*Instructions for the task*: Repeat all the records, precisely as given.

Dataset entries
*****

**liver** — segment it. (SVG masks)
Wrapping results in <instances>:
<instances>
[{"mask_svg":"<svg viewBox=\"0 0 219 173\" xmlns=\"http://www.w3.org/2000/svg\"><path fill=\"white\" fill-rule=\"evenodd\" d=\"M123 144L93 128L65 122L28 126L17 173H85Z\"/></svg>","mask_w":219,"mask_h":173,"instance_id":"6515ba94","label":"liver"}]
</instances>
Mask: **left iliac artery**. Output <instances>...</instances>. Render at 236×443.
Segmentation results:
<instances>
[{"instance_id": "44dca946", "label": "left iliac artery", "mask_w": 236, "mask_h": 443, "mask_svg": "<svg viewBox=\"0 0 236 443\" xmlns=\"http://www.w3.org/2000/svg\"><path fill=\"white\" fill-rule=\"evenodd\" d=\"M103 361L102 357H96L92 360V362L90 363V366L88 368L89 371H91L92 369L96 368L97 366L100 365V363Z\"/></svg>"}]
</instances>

*****

*Output for this task*:
**liver** — segment it. (SVG masks)
Wrapping results in <instances>:
<instances>
[{"mask_svg":"<svg viewBox=\"0 0 219 173\" xmlns=\"http://www.w3.org/2000/svg\"><path fill=\"white\" fill-rule=\"evenodd\" d=\"M123 144L93 128L65 122L28 126L17 173H85Z\"/></svg>","mask_w":219,"mask_h":173,"instance_id":"6515ba94","label":"liver"}]
</instances>
Mask: **left iliac artery**. Output <instances>...</instances>. Render at 236×443.
Segmentation results:
<instances>
[{"instance_id": "44dca946", "label": "left iliac artery", "mask_w": 236, "mask_h": 443, "mask_svg": "<svg viewBox=\"0 0 236 443\" xmlns=\"http://www.w3.org/2000/svg\"><path fill=\"white\" fill-rule=\"evenodd\" d=\"M103 361L102 357H96L92 360V362L90 363V366L88 368L89 371H91L92 369L96 368L97 366L100 365V363Z\"/></svg>"}]
</instances>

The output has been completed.